The Court’s Ruling Doesn’t Apply to Redfin
Many Redfin employees have asked us about Thursday’s Supreme Court ruling on affirmative action at Harvard College and the University of North Carolina. The ruling is limited to colleges that get federal funding, not businesses. Unlike colleges, Redfin does not and will not apply different hiring criteria to applicants based on their race, ethnicity, gender, or sexual orientation. We don’t and won’t consider those factors when evaluating an individual’s performance. Our new-hire training, manager training and leadership-development program are for all employees.

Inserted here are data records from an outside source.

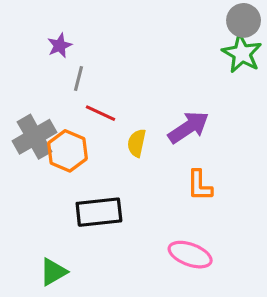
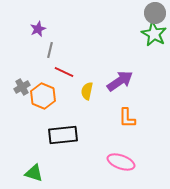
gray cross: (34, 137) -> (22, 87), size x0.6
green triangle: (53, 272) -> (34, 173), turned 48

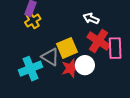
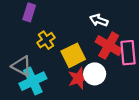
yellow cross: (33, 21) -> (46, 40), moved
gray triangle: (50, 57) -> (22, 66), moved

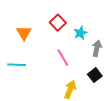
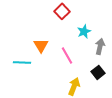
red square: (58, 23) -> (62, 11), moved
orange triangle: (24, 33) -> (41, 45), moved

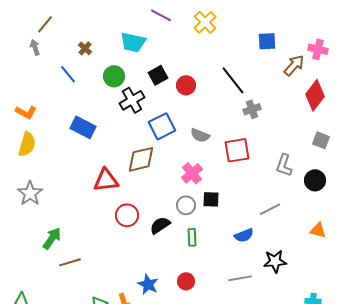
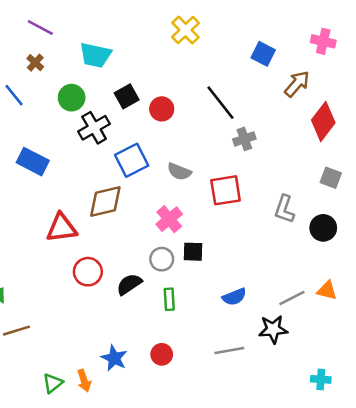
purple line: (161, 15) -> (40, 28), moved
blue square: (267, 41) -> (263, 54), turned 30
pink cross: (318, 49) -> (323, 41), moved
gray line: (270, 209) -> (292, 298), moved

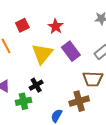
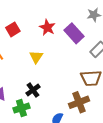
purple rectangle: (71, 51) -> (74, 33), moved
yellow triangle: (42, 54) -> (36, 57), size x0.6

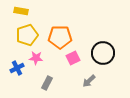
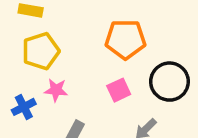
orange pentagon: (60, 37) -> (125, 39), moved

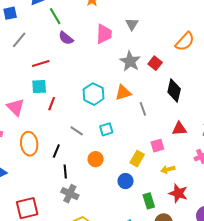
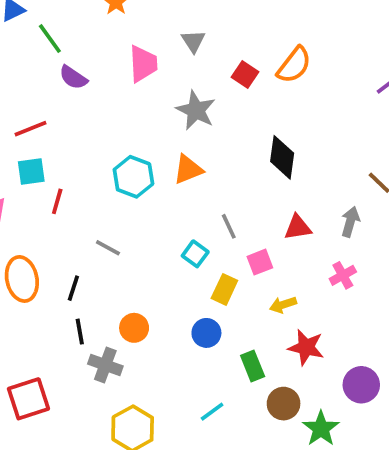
red square: (155, 63) -> (245, 75), moved
gray line: (143, 109) -> (229, 226), moved
cyan square: (106, 129) -> (195, 254), moved, turned -32
orange circle: (96, 159) -> (134, 328), moved
black line: (65, 172) -> (80, 332), moved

We Make Data-Driven Decisions About Groups of People, Not Individuals
When we have data that indicates a large group of employees over many years is less likely to get promoted or more likely to quit, including Black real estate agents or managers of color, we work to solve that problem, often by developing a program focused on that problem. This is the oldest rhythm in human endeavors, to identify a problem and then to solve it. It isn’t driven by preconceived notions about race or gender, or an obligation to right historical wrongs. But neither is it willfully blind to the ancient, tribal ways groups of people can make decisions and work together. We have to be careful and thoughtful about being fair.
We Don’t Care if Diversity is Fashionable or Unfashionable
The law will always support that. Beyond the law, last week’s ruling may signal a shift in American culture away from diversity. As a real estate company, we won’t be a part of any such shift. Our diversity is foundational to making housing accessible to all. If, as part of this shift, businesses’ commitment to diversity becomes less trendy and more substantive, with less rhetoric and more results, I’ll be relieved. We don’t support diversity at Redfin because diversity is popular, or to tell people that we tried. We do it because the most basic obligations of power are to be welcoming and fair. In the courts and in our conscience, that’s what we’ll be accountable for.